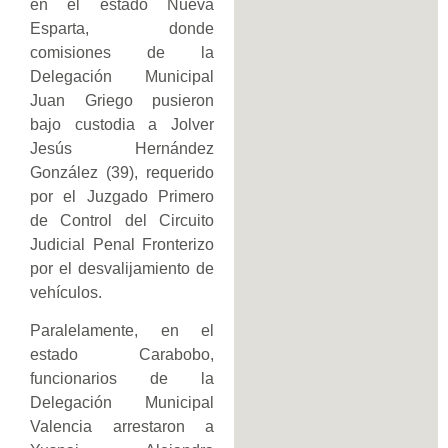
en el estado Nueva
Esparta, donde
comisiones de la
Delegación Municipal
Juan Griego pusieron
bajo custodia a Jolver
Jesús Hernández
González (39), requerido
por el Juzgado Primero
de Control del Circuito
Judicial Penal Fronterizo
por el desvalijamiento de
vehículos.
Paralelamente, en el
estado Carabobo,
funcionarios de la
Delegación Municipal
Valencia arrestaron a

- **TRY IT**
Your answer should be an exact copy of the lines from the one with "Judicial Penal Fronterizo" through the end of the material, with no other lines.

- **FINISHED EXERCISE**
Judicial Penal Fronterizo
por el desvalijamiento de
vehículos.
Paralelamente, en el
estado Carabobo,
funcionarios de la
Delegación Municipal
Valencia arrestaron a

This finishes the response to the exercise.